8   The respondent did give assistance to the authorities that identified who these people were and undoubtedly some leniency should have been shown to that effect, but not lenience, I should have thought, of any excessive amount, bearing in mind that all he was doing was, in effect, protecting himself. He was not disclosing to the authorities the identity of people who were committing crimes against persons other than himself.

9   His Honour also made both sentences concurrent, one with another, so the total effect was a minute period of imprisonment.

10   He also found various subjective factors which seem to me to exist but to be of very little significance. For example, the situation in his family environment, the fact that he had an attention deficit disorder or personality disorder and other similar matters. There are many people in the community who get along in life with those disorders but do not have to resort to crime.

11   The end result seems to me that notwithstanding matters I have referred to and notwithstanding the respondent's attempt to rehabilitate himself, the appeal must succeed, the sentences imposed by Sides DCJ be disallowed and fresh sentences be imposed on the indictable offence of seven years, commencing on 9 February 1999 and expiring on 18 February 2006, with a non parole period of four years commencing on 19 February 1999 and expiring on 18 February 2003.

12   On the breach of recognisance matter, there should be two years commencing on 19 February 1999 and expiring on 18 February 2001 with no non parole period fixed in respect of that matter because of the existence of the sentences in the first matter. Those are the orders I would propose. He is eligible to apply for parole on 18 February 2003.

13   HIDDEN J: I am unable to agree with the orders proposed. I accept that in all the circumstances the appeal must be allowed, given the seriousness of the offences and the fact that one was committed whilst on recognisance for another of a similar kind.

14   Nevertheless, what primarily motivated his Honour to take the unusual course he did was the progress which the respondent had made towards rehabilitation at the time he appeared for sentence, he having embarked upon a drug rehabilitation program run by the Salvation Army. Evidence before us this morning demonstrates that he has completed that program successfully.

15   It may well be that his Honour did give undue weight to the respondent's benefit to his assistance to the police in identifying his attackers. Nonetheless, that assistance was not insignificant for the reasons his Honour specified.

16   Firstly, the attack was committed in circumstances in which many a victim, such as this respondent, would not have approached the police about it and would rather have lived with it in preference to exposing himself and perhaps others to reprisals. In addition, it does appear that any assistance the respondent provided in respect of that matter would inevitably disclose the involvement in serious drug offences of those persons.

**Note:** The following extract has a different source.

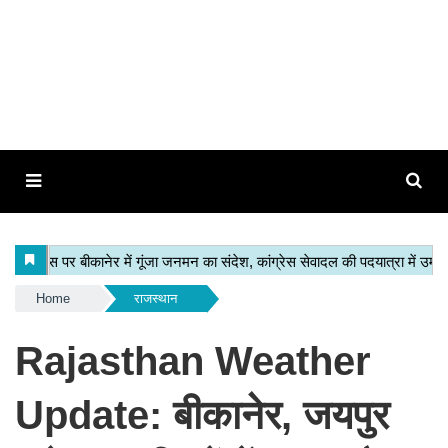
Home
राजस्थान
Rajasthan Weather
Update: बीकानेर, जयपुर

17   Having said all that, however, I accept that a custodial sentence was inevitable and should have been passed. I say no more than that on this Crown appeal I would have fashioned sentences totalling five years with an effective non parole period of two-and-a-half years dating from 19 February 1999.

18   As I am aware that I am in the minority in relation to this, I do not propose to detail those sentences any further.

19   CARRUTHERS AJ: I agree with the presiding judge. I agree with the orders which his Honour proposes and his reasons.

20   MEAGHER JA: The orders of the Court therefore are the orders that I proposed.